And the fact is, arguing with this rhetoric online is hard! (Cue the inconsolable screams.) While science and pro-choice activists point over and over again to evidence which indicates that a 6-week-old fetus is simply not a “baby,” and therefore it should not have the same rights as a real live citizen of the United States, the pro-life camp says that’s not how they feel. They bellow that they believe something else. And when people try to logically unfold an argument that isn’t based on any logic, the whole conversation loses its footing. So what happens? We yell online. And the person we’re arguing with yells back. And then we yell more. And then maybe we collect some Facebook likes or retweets and pat ourselves on the back and call it clout.
To be clear, that doesn’t mean that what is happening in states like Georgia, Alabama, and Ohio isn’t extremely alarming. It just means that using extreme exception rhetoric to try to sway the other side might be causing more alarm among the pro-choice movement than it is doing to help the cause. One study by the American Trends Panel in 2015 suggests that only 14% of people have changed their minds on an issue because of an article or post on social media. Interestingly, young men ages 18-29 are the most likely, at 29%, to have a change of heart, per the study. That being said, this is a very small minority.

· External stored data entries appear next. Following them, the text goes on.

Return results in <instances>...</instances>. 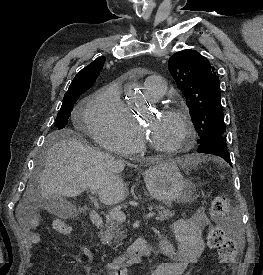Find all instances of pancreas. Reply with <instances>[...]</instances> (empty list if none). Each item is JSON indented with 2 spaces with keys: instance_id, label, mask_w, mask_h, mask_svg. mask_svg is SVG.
<instances>
[{
  "instance_id": "cf45deb5",
  "label": "pancreas",
  "mask_w": 263,
  "mask_h": 275,
  "mask_svg": "<svg viewBox=\"0 0 263 275\" xmlns=\"http://www.w3.org/2000/svg\"><path fill=\"white\" fill-rule=\"evenodd\" d=\"M158 215L156 219L158 220H166L174 215L173 211L169 209H165L163 207H157ZM106 230L104 232H100V240L103 244H112L117 243L121 244L122 239L126 236L123 234L124 232L121 229V222L115 220L110 214L106 215Z\"/></svg>"
}]
</instances>
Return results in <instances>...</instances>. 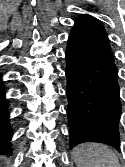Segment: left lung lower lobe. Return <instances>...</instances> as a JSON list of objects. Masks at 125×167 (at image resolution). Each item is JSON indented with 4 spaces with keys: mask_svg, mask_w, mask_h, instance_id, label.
<instances>
[{
    "mask_svg": "<svg viewBox=\"0 0 125 167\" xmlns=\"http://www.w3.org/2000/svg\"><path fill=\"white\" fill-rule=\"evenodd\" d=\"M65 57L70 149L84 142L119 147L118 68L98 19L81 15L75 21Z\"/></svg>",
    "mask_w": 125,
    "mask_h": 167,
    "instance_id": "obj_1",
    "label": "left lung lower lobe"
}]
</instances>
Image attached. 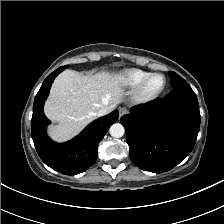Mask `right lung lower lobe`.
<instances>
[{"label":"right lung lower lobe","instance_id":"right-lung-lower-lobe-1","mask_svg":"<svg viewBox=\"0 0 224 224\" xmlns=\"http://www.w3.org/2000/svg\"><path fill=\"white\" fill-rule=\"evenodd\" d=\"M64 66L52 72L43 82L33 105L31 136L42 161L50 168L66 175H76L91 167L97 158L99 142L109 127L118 120L119 112L113 111L89 124L78 136L63 144L53 142L46 135L50 121L43 112L44 102L55 77Z\"/></svg>","mask_w":224,"mask_h":224}]
</instances>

As important as it is for us to consider and make people aware of the serious costs and dangerous nature of allowing restrictive abortion bills to continue to be created, it is important to take a step back and take a deep breath and to avoid scaring people as best we can. Alarmism and panic, while satisfying in the moment and useful to a limited extent, don’t necessarily produce injunctions or change any minds. In fact, they may do just the opposite. Abortions are still safe and legal in all 50 states — and that is something worth yelling about online.